EXTRACTED ENTRIES:
+-------+

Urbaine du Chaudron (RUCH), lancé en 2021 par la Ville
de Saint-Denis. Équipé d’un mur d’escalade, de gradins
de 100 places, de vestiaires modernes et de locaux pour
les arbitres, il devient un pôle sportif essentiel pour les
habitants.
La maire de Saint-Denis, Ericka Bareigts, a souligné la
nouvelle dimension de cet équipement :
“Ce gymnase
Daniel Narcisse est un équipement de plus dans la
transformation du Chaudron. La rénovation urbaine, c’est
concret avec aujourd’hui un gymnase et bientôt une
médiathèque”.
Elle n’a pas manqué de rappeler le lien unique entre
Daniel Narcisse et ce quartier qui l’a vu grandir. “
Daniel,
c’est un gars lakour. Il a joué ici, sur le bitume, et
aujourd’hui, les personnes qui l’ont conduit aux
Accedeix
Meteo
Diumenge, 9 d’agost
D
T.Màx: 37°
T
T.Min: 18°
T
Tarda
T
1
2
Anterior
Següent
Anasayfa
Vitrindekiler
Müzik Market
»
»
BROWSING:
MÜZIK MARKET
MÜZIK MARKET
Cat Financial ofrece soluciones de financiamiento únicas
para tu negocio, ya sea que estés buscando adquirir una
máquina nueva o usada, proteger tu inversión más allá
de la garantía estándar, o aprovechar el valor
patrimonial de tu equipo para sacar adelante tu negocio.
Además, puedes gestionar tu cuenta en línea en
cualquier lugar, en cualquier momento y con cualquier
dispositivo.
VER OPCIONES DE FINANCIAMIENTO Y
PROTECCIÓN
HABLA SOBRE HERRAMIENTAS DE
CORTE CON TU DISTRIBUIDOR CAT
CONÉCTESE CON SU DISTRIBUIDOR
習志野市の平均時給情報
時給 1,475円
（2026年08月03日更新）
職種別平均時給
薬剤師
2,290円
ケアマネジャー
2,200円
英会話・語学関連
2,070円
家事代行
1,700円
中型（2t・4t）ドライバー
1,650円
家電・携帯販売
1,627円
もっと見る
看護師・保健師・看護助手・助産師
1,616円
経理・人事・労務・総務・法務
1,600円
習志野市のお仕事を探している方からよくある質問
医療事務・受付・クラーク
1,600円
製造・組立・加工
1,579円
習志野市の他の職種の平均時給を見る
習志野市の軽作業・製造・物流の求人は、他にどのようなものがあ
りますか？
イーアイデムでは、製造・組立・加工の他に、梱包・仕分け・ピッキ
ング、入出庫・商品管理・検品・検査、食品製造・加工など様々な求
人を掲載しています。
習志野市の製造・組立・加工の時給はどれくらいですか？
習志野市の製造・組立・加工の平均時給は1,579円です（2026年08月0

+-------+

DESCRIPTION OF THE TASK: Your job is to transcribe the listing exactly, line for line.

SOLVED PROBLEM:
Urbaine du Chaudron (RUCH), lancé en 2021 par la Ville
de Saint-Denis. Équipé d’un mur d’escalade, de gradins
de 100 places, de vestiaires modernes et de locaux pour
les arbitres, il devient un pôle sportif essentiel pour les
habitants.
La maire de Saint-Denis, Ericka Bareigts, a souligné la
nouvelle dimension de cet équipement :
“Ce gymnase
Daniel Narcisse est un équipement de plus dans la
transformation du Chaudron. La rénovation urbaine, c’est
concret avec aujourd’hui un gymnase et bientôt une
médiathèque”.
Elle n’a pas manqué de rappeler le lien unique entre
Daniel Narcisse et ce quartier qui l’a vu grandir. “
Daniel,
c’est un gars lakour. Il a joué ici, sur le bitume, et
aujourd’hui, les personnes qui l’ont conduit aux
Accedeix
Meteo
Diumenge, 9 d’agost
D
T.Màx: 37°
T
T.Min: 18°
T
Tarda
T
1
2
Anterior
Següent
Anasayfa
Vitrindekiler
Müzik Market
»
»
BROWSING:
MÜZIK MARKET
MÜZIK MARKET
Cat Financial ofrece soluciones de financiamiento únicas
para tu negocio, ya sea que estés buscando adquirir una
máquina nueva o usada, proteger tu inversión más allá
de la garantía estándar, o aprovechar el valor
patrimonial de tu equipo para sacar adelante tu negocio.
Además, puedes gestionar tu cuenta en línea en
cualquier lugar, en cualquier momento y con cualquier
dispositivo.
VER OPCIONES DE FINANCIAMIENTO Y
PROTECCIÓN
HABLA SOBRE HERRAMIENTAS DE
CORTE CON TU DISTRIBUIDOR CAT
CONÉCTESE CON SU DISTRIBUIDOR
習志野市の平均時給情報
時給 1,475円
（2026年08月03日更新）
職種別平均時給
薬剤師
2,290円
ケアマネジャー
2,200円
英会話・語学関連
2,070円
家事代行
1,700円
中型（2t・4t）ドライバー
1,650円
家電・携帯販売
1,627円
もっと見る
看護師・保健師・看護助手・助産師
1,616円
経理・人事・労務・総務・法務
1,600円
習志野市のお仕事を探している方からよくある質問
医療事務・受付・クラーク
1,600円
製造・組立・加工
1,579円
習志野市の他の職種の平均時給を見る
習志野市の軽作業・製造・物流の求人は、他にどのようなものがあ
りますか？
イーアイデムでは、製造・組立・加工の他に、梱包・仕分け・ピッキ
ング、入出庫・商品管理・検品・検査、食品製造・加工など様々な求
人を掲載しています。
習志野市の製造・組立・加工の時給はどれくらいですか？
習志野市の製造・組立・加工の平均時給は1,579円です（2026年08月0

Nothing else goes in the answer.